• _REQUIREMENT_: Could you copy every line of the data that contains the word "December"?

···

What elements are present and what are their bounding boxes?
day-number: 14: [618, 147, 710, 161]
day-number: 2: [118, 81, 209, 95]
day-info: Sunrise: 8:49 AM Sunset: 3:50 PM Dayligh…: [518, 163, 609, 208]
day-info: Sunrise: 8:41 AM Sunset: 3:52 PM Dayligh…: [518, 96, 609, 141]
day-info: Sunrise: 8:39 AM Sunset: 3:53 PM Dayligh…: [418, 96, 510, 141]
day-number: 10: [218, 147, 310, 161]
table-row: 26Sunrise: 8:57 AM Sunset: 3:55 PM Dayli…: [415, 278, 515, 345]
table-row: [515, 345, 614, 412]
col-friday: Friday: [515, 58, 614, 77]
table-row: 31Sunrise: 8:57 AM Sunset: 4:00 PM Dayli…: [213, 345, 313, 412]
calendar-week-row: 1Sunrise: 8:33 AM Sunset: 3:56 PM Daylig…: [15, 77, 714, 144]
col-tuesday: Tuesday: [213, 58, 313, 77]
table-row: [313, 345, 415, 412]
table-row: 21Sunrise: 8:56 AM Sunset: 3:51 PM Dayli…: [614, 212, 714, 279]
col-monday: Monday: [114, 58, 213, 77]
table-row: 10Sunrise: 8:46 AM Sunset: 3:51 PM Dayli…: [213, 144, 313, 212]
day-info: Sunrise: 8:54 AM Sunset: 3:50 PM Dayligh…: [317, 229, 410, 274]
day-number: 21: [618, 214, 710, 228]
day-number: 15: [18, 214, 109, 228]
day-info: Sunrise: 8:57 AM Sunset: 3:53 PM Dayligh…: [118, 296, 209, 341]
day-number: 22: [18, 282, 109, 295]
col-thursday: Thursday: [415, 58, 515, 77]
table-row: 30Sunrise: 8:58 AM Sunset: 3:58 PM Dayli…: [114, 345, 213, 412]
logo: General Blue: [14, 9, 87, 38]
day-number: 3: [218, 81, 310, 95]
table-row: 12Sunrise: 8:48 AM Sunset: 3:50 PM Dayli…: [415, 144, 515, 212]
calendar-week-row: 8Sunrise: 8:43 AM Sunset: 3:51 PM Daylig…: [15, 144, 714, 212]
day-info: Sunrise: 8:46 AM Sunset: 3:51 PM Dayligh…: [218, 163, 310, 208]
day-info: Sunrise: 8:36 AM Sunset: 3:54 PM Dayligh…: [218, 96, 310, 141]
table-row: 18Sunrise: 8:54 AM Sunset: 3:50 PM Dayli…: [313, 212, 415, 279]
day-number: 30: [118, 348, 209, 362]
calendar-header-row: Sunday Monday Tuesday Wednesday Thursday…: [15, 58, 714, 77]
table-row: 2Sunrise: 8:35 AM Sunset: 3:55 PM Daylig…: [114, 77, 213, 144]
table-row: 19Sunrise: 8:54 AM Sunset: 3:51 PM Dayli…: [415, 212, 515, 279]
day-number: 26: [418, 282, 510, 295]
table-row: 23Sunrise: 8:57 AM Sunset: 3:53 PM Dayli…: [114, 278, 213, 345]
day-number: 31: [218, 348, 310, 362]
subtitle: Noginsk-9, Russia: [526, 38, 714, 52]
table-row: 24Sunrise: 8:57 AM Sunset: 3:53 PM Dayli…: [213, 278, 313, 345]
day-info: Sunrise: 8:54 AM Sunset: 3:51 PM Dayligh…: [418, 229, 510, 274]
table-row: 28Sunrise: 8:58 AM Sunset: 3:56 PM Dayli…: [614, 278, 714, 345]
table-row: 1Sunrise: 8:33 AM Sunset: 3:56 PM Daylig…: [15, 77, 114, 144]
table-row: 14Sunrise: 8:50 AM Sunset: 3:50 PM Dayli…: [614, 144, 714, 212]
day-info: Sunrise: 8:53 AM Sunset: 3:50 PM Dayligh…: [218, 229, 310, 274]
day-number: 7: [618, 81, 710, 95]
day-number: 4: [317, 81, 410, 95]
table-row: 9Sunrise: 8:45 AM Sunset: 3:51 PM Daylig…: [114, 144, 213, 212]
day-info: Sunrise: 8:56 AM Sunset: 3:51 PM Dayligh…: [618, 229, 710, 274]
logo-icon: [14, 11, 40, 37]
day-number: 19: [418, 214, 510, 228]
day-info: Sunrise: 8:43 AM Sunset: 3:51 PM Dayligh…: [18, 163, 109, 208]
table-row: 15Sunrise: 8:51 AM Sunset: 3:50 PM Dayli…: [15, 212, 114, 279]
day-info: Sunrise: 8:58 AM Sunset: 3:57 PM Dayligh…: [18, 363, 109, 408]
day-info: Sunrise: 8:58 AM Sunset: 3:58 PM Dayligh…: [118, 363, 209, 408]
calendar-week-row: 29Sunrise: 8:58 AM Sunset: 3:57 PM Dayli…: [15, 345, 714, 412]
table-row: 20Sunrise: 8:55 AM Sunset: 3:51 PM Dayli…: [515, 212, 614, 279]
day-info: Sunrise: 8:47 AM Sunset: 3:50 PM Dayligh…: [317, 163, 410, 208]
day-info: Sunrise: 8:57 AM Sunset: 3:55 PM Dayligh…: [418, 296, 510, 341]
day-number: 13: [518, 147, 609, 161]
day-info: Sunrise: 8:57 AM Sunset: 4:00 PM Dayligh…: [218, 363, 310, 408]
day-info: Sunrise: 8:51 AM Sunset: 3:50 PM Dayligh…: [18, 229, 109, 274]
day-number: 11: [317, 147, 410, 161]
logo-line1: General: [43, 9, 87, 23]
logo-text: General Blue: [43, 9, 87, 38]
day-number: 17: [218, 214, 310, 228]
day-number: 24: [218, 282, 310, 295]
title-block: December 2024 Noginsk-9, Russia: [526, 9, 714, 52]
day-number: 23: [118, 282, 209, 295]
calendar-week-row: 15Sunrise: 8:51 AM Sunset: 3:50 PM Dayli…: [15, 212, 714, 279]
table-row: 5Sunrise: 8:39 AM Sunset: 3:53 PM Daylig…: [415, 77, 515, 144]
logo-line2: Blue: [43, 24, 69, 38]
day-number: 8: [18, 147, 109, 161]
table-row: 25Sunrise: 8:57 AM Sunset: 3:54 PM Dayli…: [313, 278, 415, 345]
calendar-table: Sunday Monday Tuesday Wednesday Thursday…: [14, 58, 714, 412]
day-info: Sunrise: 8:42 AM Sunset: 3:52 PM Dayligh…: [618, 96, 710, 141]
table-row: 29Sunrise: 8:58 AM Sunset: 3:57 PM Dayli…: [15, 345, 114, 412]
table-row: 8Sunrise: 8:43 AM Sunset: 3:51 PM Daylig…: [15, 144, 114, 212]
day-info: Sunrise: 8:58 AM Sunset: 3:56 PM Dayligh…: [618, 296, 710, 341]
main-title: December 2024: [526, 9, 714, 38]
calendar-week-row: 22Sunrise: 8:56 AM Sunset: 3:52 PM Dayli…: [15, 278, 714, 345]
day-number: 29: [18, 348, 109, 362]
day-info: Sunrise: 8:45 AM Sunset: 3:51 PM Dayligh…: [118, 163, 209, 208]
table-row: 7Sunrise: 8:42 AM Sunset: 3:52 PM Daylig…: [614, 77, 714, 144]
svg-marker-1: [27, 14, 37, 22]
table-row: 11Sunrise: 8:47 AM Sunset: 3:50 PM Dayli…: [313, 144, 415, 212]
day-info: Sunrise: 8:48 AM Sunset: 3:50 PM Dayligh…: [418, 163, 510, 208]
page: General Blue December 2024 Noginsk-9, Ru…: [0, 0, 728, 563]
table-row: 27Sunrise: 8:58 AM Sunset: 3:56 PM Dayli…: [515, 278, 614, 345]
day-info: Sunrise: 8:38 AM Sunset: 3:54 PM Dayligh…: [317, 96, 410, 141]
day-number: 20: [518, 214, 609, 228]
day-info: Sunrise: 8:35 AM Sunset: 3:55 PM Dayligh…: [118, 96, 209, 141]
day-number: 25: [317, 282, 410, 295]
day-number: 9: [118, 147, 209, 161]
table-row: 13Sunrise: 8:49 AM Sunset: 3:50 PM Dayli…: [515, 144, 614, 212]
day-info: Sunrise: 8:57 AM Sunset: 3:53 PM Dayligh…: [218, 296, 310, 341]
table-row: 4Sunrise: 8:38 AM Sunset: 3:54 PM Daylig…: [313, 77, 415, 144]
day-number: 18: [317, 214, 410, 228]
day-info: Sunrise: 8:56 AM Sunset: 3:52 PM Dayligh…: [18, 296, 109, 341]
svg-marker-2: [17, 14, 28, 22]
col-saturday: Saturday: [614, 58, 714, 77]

···

• _TASK RESULT_:
title-block: December 2024 Noginsk-9, Russia: [526, 9, 714, 52]
main-title: December 2024: [526, 9, 714, 38]
page: General Blue December 2024 Noginsk-9, Ru…: [0, 0, 728, 563]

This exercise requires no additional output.